NVBandwidth needs external NUMA control for this question. Its default host tests do not tell you which Grace node supplied the memory. Wrapping it with numactl made the local and remote paths visible.

CUDA events were not enough for the latency question. The latency probe uses CPU observed timing around cudaMemcpyAsync and stream synchronization because that is closer to what an inference engine sees for small transfers.

Repeated runs were worth it. STREAM and BabelStream were stable. Cross socket and staged GPU to GPU paths showed more variance. The headline numbers here are medians where repeated runs were available.

Reproducibility

The benchmark scripts, CUDA sources, analyzer, methodology, and summarized results are in this repository.
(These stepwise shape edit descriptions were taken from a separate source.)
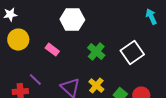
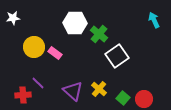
yellow circle: (18, 40) -> (34, 47), moved
green cross: (96, 52) -> (99, 34), moved
white square: (132, 53) -> (117, 56), moved

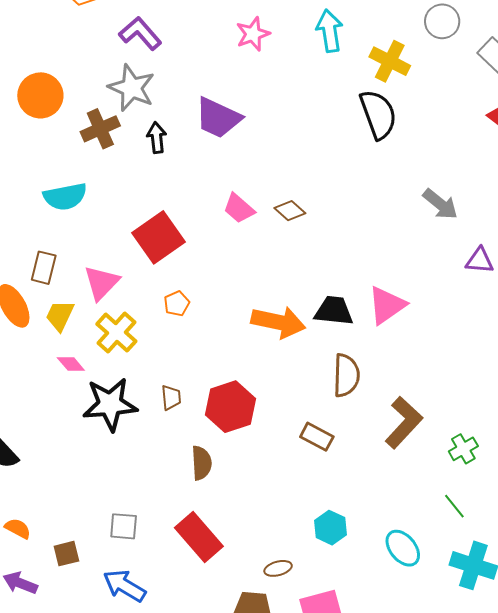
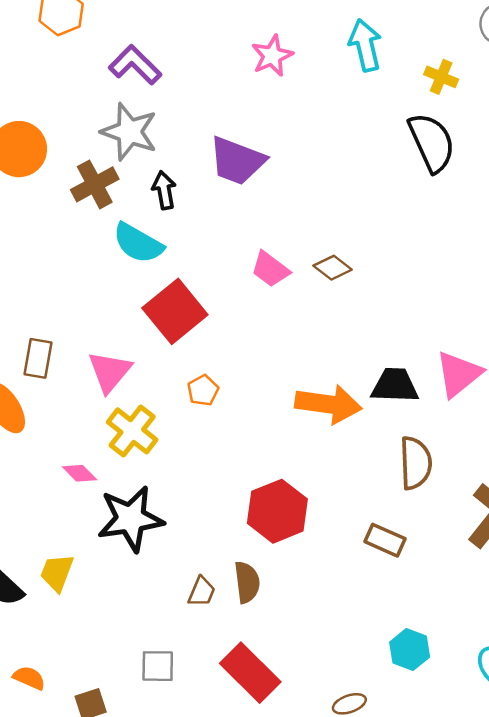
yellow cross: (390, 61) -> (441, 77), size x0.7
cyan semicircle: (65, 197) -> (138, 243), moved, turned 45
yellow trapezoid: (60, 316) -> (57, 573), moved
brown trapezoid: (171, 397) -> (202, 592), moved, turned 32

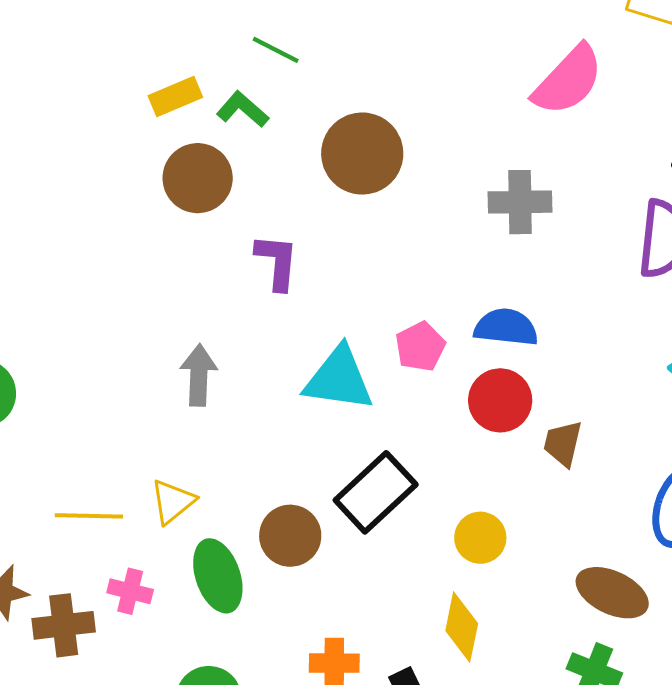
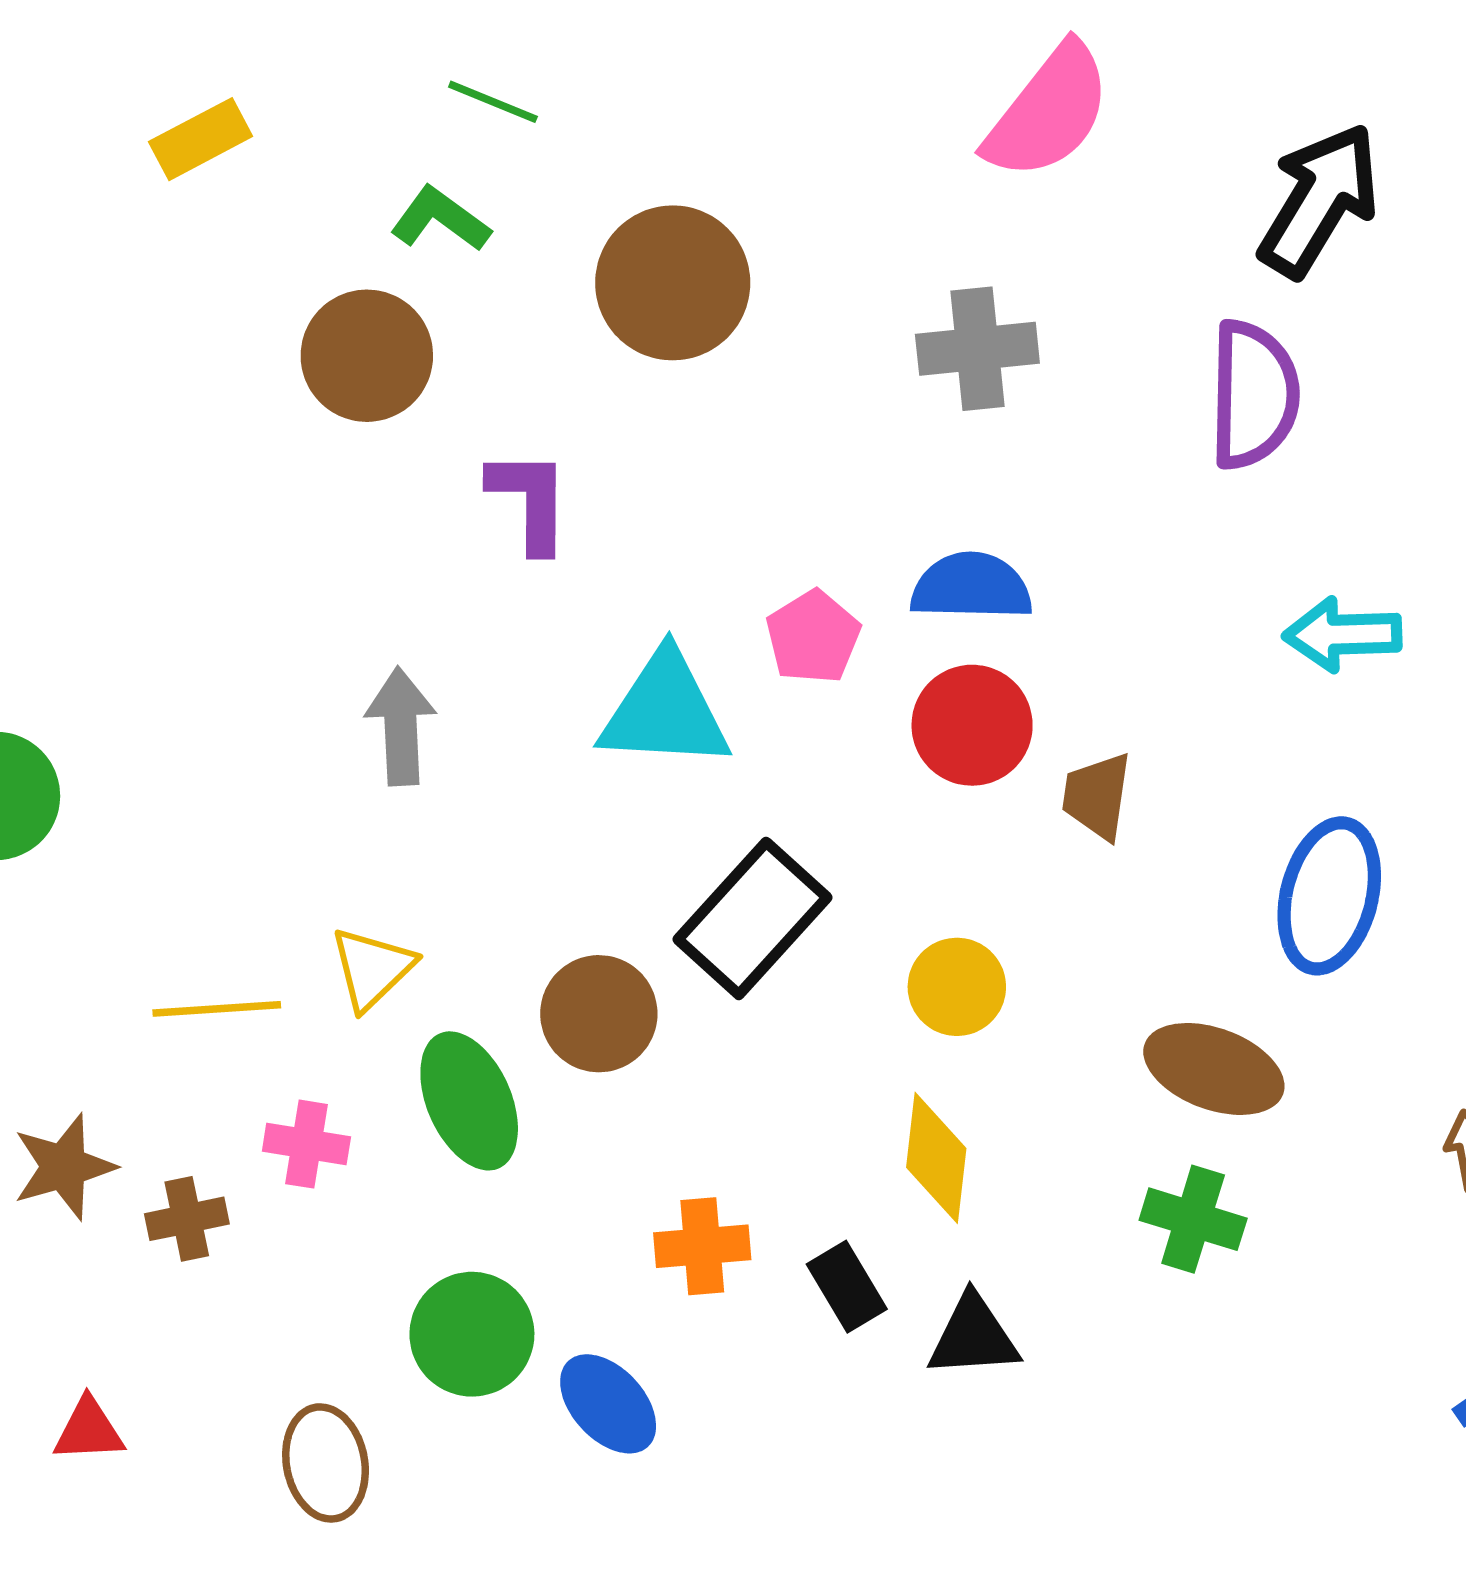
yellow rectangle: (175, 96) -> (201, 139), moved
brown cross: (64, 625) -> (187, 1219), size x0.7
The raw outputs for the run used here are in my local benchmark output directory:

/home/grace/gh200-bench/run-20260425-134620

Important files:

• BENCHMARK_SPEC.md describes the benchmark plan and methodology
• run-full-benchmark.sh runs the main suite
• analyze-results.py parses the output and creates plots
• src/memory_modes.cu
• src/latency_probe.cu
• src/sustained.cu
• RESULTS.md records the run history and tuned follow ups

If you run similar tests on another Grace Hopper system, the numbers I most want to compare are local C2C H2D, local C2C D2H, STREAM by thread count, and GPU to GPU sustained bandwidth.

Coming Up

Part 2 will use these measurements to choose model layouts and engines on this box. The main question will be how much active model state can stay on the fast side of the topology, and how quickly performance falls once an engine starts using remote Grace memory or the staged GPU to GPU path.

The hardware is capable. It rewards explicit placement. The measurements make that visible.